(Beginning of Data for processing)
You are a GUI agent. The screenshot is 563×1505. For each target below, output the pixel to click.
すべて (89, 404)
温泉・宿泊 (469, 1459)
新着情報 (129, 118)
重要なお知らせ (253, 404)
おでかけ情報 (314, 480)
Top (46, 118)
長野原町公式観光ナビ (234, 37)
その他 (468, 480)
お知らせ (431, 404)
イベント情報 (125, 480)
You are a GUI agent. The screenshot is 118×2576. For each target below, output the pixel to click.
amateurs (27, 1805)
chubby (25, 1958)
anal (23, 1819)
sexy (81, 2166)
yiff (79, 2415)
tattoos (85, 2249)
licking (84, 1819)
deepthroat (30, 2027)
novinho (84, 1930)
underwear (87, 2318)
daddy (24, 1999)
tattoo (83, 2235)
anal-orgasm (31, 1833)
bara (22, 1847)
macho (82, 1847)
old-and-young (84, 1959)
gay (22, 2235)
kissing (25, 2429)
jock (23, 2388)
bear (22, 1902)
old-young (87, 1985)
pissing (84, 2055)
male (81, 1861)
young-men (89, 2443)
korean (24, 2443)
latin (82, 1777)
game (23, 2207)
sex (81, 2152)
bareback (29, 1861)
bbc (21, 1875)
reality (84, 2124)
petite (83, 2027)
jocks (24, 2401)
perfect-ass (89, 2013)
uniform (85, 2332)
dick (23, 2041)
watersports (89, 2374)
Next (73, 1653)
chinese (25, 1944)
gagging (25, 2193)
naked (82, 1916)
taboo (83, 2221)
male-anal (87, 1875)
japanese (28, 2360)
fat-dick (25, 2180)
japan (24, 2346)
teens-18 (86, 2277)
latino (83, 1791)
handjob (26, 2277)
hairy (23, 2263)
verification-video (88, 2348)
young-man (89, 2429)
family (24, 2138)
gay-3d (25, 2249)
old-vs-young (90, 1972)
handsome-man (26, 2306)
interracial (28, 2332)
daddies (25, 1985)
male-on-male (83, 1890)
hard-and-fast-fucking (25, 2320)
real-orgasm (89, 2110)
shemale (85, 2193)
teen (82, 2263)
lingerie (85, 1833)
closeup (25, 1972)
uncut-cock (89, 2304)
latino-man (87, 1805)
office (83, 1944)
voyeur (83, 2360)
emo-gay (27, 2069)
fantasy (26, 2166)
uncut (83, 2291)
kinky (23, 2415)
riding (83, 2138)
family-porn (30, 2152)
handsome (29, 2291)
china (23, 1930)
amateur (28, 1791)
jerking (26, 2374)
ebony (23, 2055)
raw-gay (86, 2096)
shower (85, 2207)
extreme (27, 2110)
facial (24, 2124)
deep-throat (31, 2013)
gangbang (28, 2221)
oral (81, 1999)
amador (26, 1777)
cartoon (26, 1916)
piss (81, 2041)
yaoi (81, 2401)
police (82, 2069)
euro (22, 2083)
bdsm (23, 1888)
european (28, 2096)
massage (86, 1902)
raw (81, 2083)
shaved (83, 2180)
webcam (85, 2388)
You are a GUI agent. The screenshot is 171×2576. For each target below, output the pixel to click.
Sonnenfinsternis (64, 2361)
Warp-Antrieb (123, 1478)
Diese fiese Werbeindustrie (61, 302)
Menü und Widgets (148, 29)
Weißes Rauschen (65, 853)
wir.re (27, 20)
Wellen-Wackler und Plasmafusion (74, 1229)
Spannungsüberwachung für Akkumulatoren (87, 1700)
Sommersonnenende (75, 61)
(End of Data for processing)
→ **To do**: Take the entries above and copy out all lines with the string "young".

→ **Response to this exercise**:
old-and-young (84, 1959)
old-young (87, 1985)
young-men (89, 2443)
young-man (89, 2429)
old-vs-young (90, 1972)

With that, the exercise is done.